I know what a hype curve is, and I made two substantive points to differentiate this situation from a hype curve. I’m not “bemoaning the pitfalls,” I’ll repeat that I’m concerned this approach, which is gaining traction and getting solidified and entrenched, will spook the decisionmakers on being willing to accept your 15-year solution when it comes along.
If you’re going to be as patronizing as you are, please at least read what I’ve written and respond to it.
CI/CD is a good enough framework at the moment.
The goal is to build things and ship product to customers. It does that well and thats why it's winning.
The fact that a jenkinsfile starts with groovy and can include N number of different languages is just the nature of the beast. There is always fragmentation in software integration, and devops is integration on steroids.
Any other methods, formal or otherwise, need to provide X value at a cost of Y that makes adoption worth it. Currently if you don't use CI/CD then the value and cost propositions of adopting CI/CD actually start to make a lot of sense if you are mature enough to accurately do cost accounting on your IT management processes.
Yes, it's true, Jenkinsfiles, Cloudformation Json and Yaml all suck to work with. And configuration management is tricky. But I know that we'll all think the same thing about any other system or approach we adopt because it'll end up being work.
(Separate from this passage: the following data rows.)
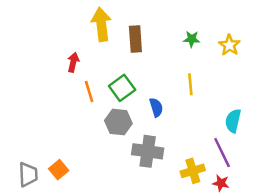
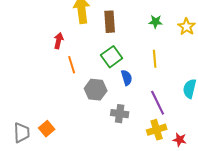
green square: (122, 88) -> (112, 57), moved
gray cross: (148, 151) -> (120, 114), size x0.7
purple line: (222, 153) -> (158, 103), moved

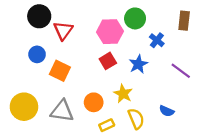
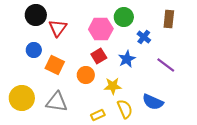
yellow star: (123, 94) -> (113, 86), turned -30
orange circle: (94, 102) -> (86, 75), moved
blue semicircle: (167, 111) -> (153, 102), size x1.5

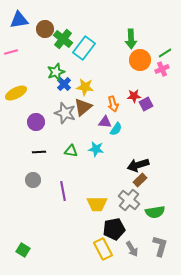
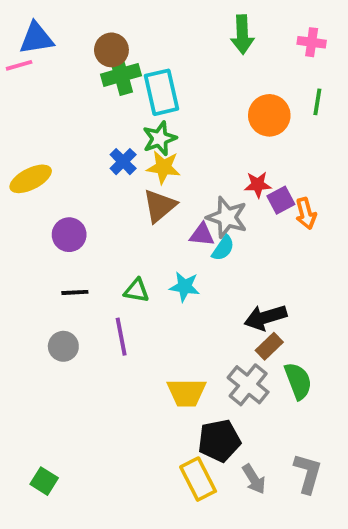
brown circle: (45, 29) -> (111, 50), moved
green cross: (63, 39) -> (121, 75), turned 36
green arrow: (131, 39) -> (242, 35), moved
cyan rectangle: (84, 48) -> (161, 92), turned -50
pink line: (11, 52) -> (19, 65), moved
green line: (165, 53) -> (317, 102), turned -48
pink cross: (162, 69) -> (312, 42), moved, turned 32
green star: (56, 72) -> (160, 138), moved
orange arrow: (113, 104) -> (306, 214), moved
gray star: (65, 113) -> (227, 217), moved
purple line: (63, 191) -> (121, 337), moved
green semicircle: (155, 212) -> (298, 381), moved, turned -102

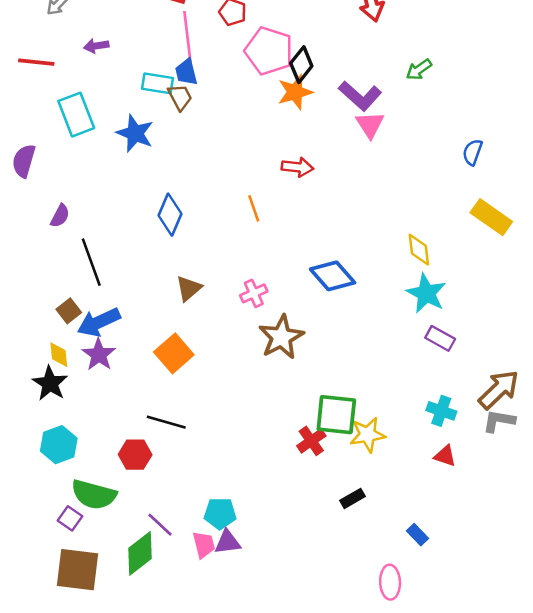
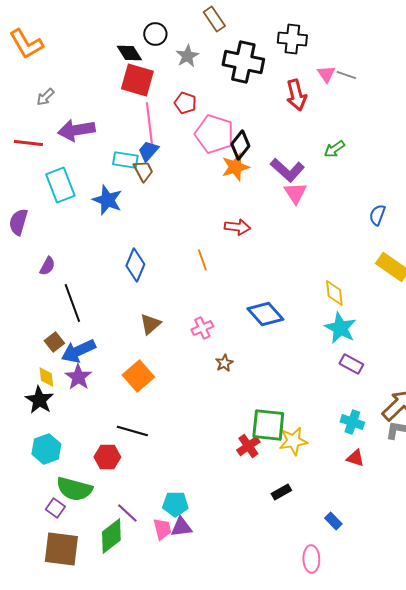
purple arrow: (96, 46) -> (76, 130), size x1.8
blue trapezoid: (186, 72) -> (148, 151), turned 55
brown star: (281, 337) -> (224, 363), size x0.5

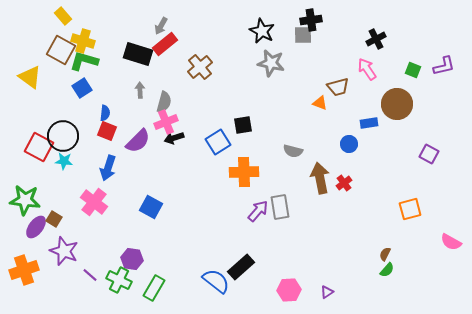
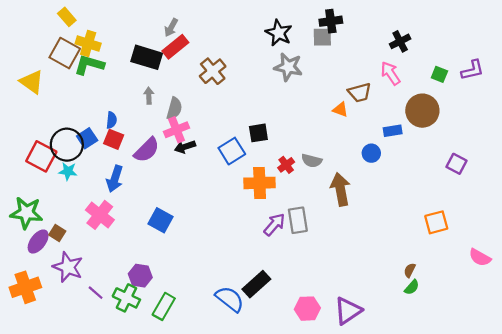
blue square: (82, 88) -> (87, 138), moved
red cross: (344, 183) -> (286, 165), moved
purple triangle: (327, 292) -> (348, 311), size x2.0

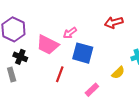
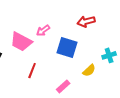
blue square: (83, 53) -> (67, 47), moved

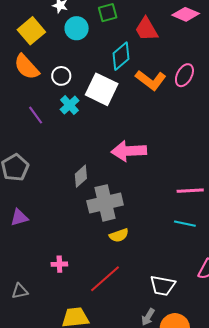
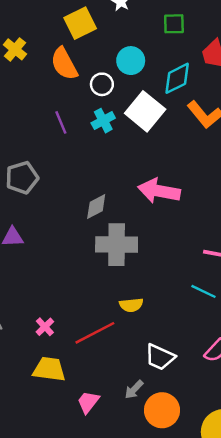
cyan circle: (77, 28) -> (131, 61), moved
yellow semicircle: (119, 235) -> (131, 305), moved
pink cross: (59, 264) -> (45, 327), moved, turned 35

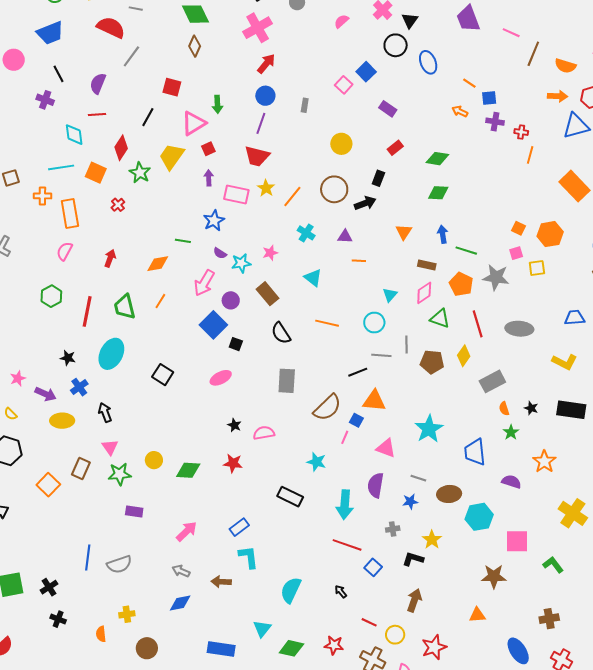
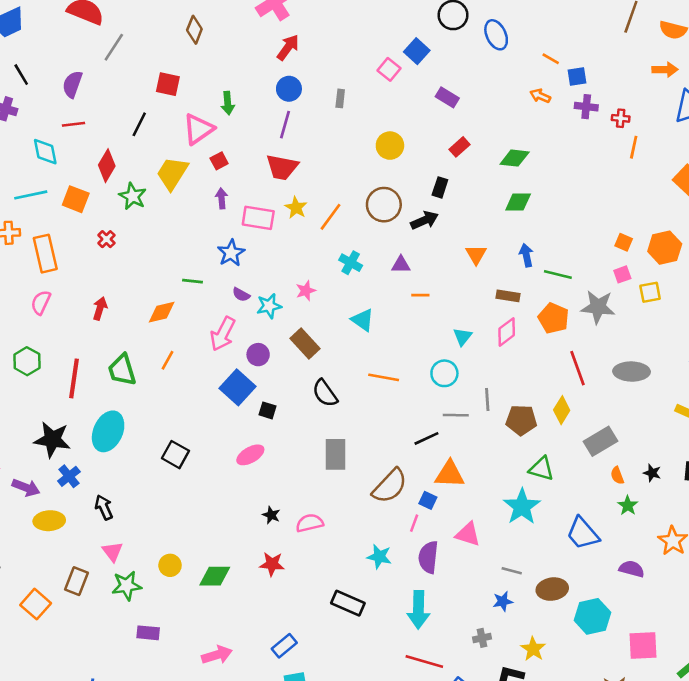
green triangle: (440, 318) -> (541, 469), moved
black star: (68, 358) -> (52, 440), size x1.8
blue trapezoid: (475, 452) -> (583, 533), turned -32
purple semicircle: (376, 485) -> (428, 557), moved
pink arrow: (187, 531) -> (217, 655), turned 30

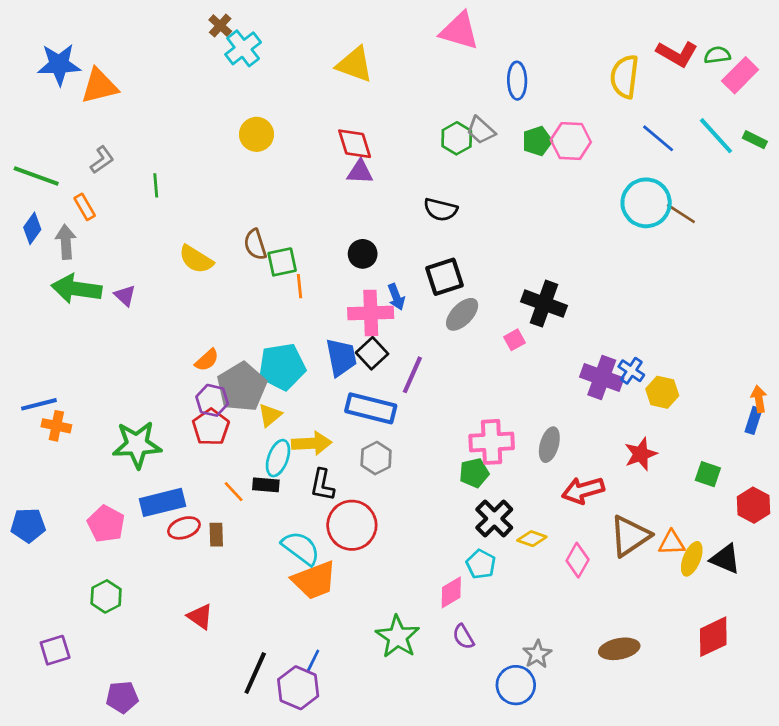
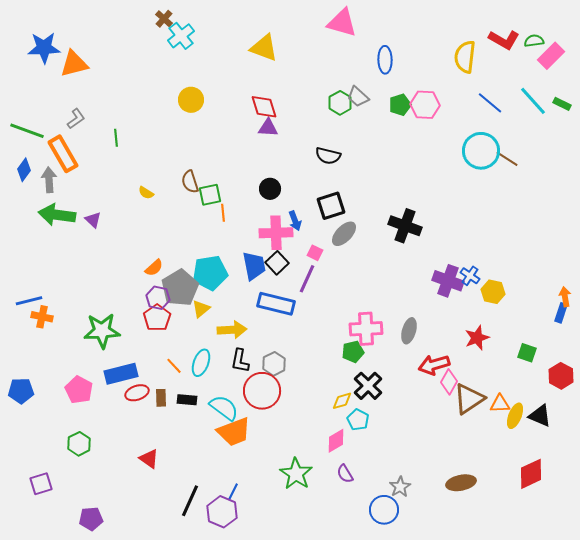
orange rectangle: (85, 207) -> (63, 154), size x1.8
yellow semicircle: (196, 259) -> (146, 193), size x0.6
pink square: (514, 340) -> (315, 253), moved, turned -35
cyan ellipse: (278, 458) -> (201, 363), moved
gray hexagon: (376, 458) -> (274, 364), moved
black rectangle: (266, 485) -> (187, 400), moved
yellow diamond: (532, 539) -> (342, 401), moved, turned -35
pink diamond: (578, 560) -> (449, 382), moved

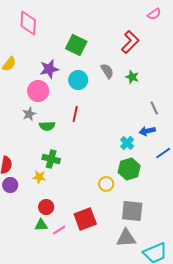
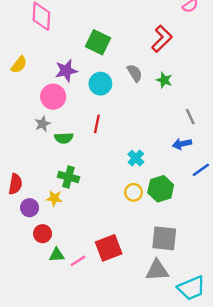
cyan cross: (127, 143) -> (136, 158), moved
yellow circle: (106, 184) -> (133, 192), moved
purple circle: (10, 185) -> (30, 208), moved
red circle: (46, 207) -> (43, 234), moved

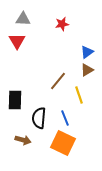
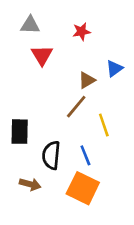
red triangle: (17, 41) -> (42, 55), moved
brown triangle: (87, 70) -> (87, 80), moved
CI/CD may be a trade off but it allows us to focus on business problems rather than technical ones.
I dont disagree with many of your points, but are you advocating "logging into a production system and editing the config file in nano"? Can't tell if you are...
Even within SF. Having talked with a bunch of folks from Amazon and Netflix they're far from having most of their workflows running in containers... imagine is the same for google.